The two countries also signed a ten-year defence framework agreement that enabled much closer defence cooperation. This agreement was renewed in 2015.
Since then, PM Modi and President Obama have taken defence cooperation to a much higher path. Joint military exercises designed to build confidence and enhance interoperability have been substantially increased.
In fact, the annual Malabar maritime security exercise, that now includes Japan besides India and the US, is being held in the South China Sea this week (June 9-16, 2016).
India has acquired over $10 billion worth of hi-tech weapons platforms and equipment; plans are being finalised for the US to help India with the design of an aircraft carrier and jet engines.
Notably, there has been no transfer of technology (ToT) yet, and India’s quest for state-of-the-art defence technology remains unfulfilled. It will take some time before India gets "license-free access to a wide range of dual-use technologies".

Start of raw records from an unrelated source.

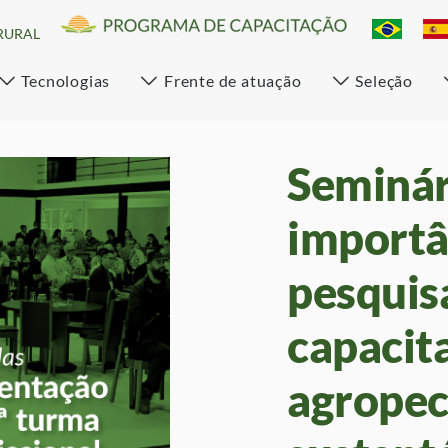
RURAL
Tecnologias
Frente de atuação
Seleção
Seminár
importâ
pesquis
capacit
agropec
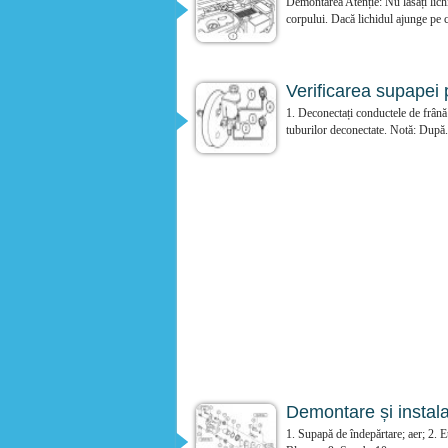
Demontarea Atenție: Nu lăsați lichi
corpului. Dacă lichidul ajunge pe c
Verificarea supapei p
1. Deconectați conductele de frână f
tuburilor deconectate. Notă: După.
Demontare și instala
1. Supapă de îndepărtare; aer; 2. Et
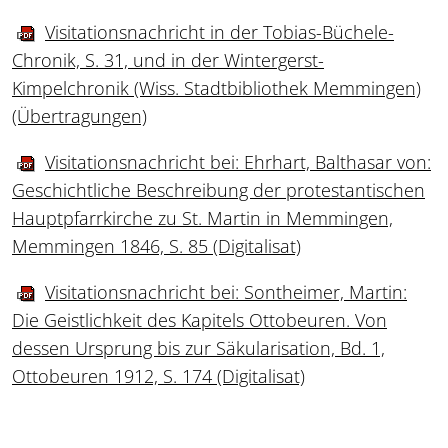
Visitationsnachricht in der Tobias-Büchele-
Chronik, S. 31, und in der Wintergerst-
Kimpelchronik (Wiss. Stadtbibliothek Memmingen)
(Übertragungen)
Visitationsnachricht bei: Ehrhart, Balthasar von:
Geschichtliche Beschreibung der protestantischen
Hauptpfarrkirche zu St. Martin in Memmingen,
Memmingen 1846, S. 85 (Digitalisat)
Visitationsnachricht bei: Sontheimer, Martin:
Die Geistlichkeit des Kapitels Ottobeuren. Von
dessen Ursprung bis zur Säkularisation, Bd. 1,
Ottobeuren 1912, S. 174 (Digitalisat)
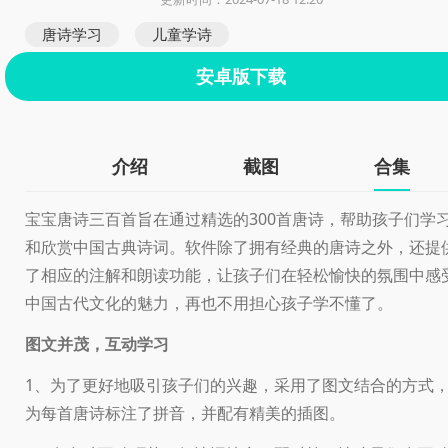
唐诗学习
儿童学诗
安卓版下载
介绍
截图
合集
宝宝唐诗三百首旨在通过精选的300首唐诗，帮助孩子们学
和欣赏中国古典诗词。软件除了拥有经典的唐诗之外，还提
了相应的注解和朗读功能，让孩子们在轻松愉快的氛围中感
中国古代文化的魅力，再也不用担心孩子学不懂了。
图文并茂，互动学习
1、为了更好地吸引孩子们的兴趣，采用了图文结合的方式
为每首唐诗标注了拼音，并配有精美的插图。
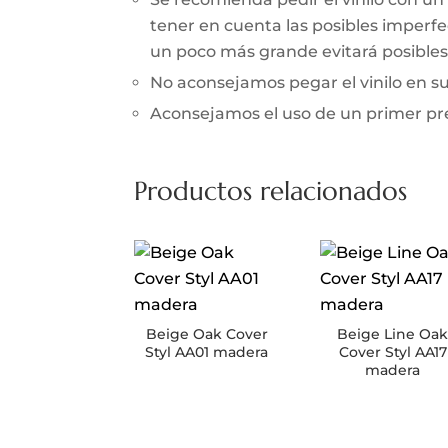
tener en cuenta las posibles imperfec
un poco más grande evitará posibles 
No aconsejamos pegar el vinilo en 
Aconsejamos el uso de un primer prev
Productos relacionados
Beige Oak Cover
Beige Line Oa
Styl AA01 madera
Cover Styl AA17
madera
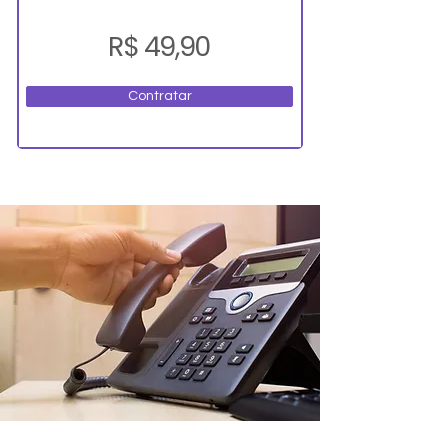
R$ 49,90
Contratar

While the key policies underpinning the recognition of India as a major defence partner are not yet clear, it appears certain that defence cooperation between the two countries will be gradually broadened and deepened.
India and the US will join other strategic partners to formulate a cooperative security architecture for peace and stability in the Indo-Pacific region. Such a joint venture is necessary for the security of the global commons, including the freedom of navigation in the sea-lanes of communications that carry a large part of the world’s trade, security of airspace, unfettered use of cyber space and weapons-free outer space.
As a major user of the global commons, should China be willing to join hands with the nations of the Indo-Pacific as a partner in the joint efforts that are likely to be made for cooperative security, it should be welcomed. However, a militarily assertive China, afflicted with the middle Kingdom Syndrome, prefers to go it alone and is seeking to acquire primacy in the Indo-Pacific.
Logically, given the current as well as emerging threats and challenges and the mutuality of interests, the defence cooperation element of the India-US strategic partnership should be gradually propelled to the next higher orbit.
This will involve joint threat assessment, joint planning for likely contingencies and joint operations to overcome dangerous threats when the vital national interests of both countries are threatened.
India would like to limit such military interventions to its area of strategic interest extending from the South China Sea in the east to the Horn of Africa in the west. And, India would join a "coalition of the willing" only if a United Nations Security Council resolution cannot be obtained. However, even as India draws closer to the US, it must maintain its strategic autonomy.
Prime Minister AB Vajpayee had said that India and the US are natural allies. President Obama described the growing Indo-US relationship as the defining partnership of the 21st century. Prime Minister Manmohan Singh had called it as India’s principal strategic partnership.
Quoting Walt Whitman, Prime Minister Modi said in Washington that "the baton had given the signal" and, "There is a new symphony in play." And, perhaps it is, but it will take some time before the orchestra plays in harmony and its music resonates across the Indo-Pacific.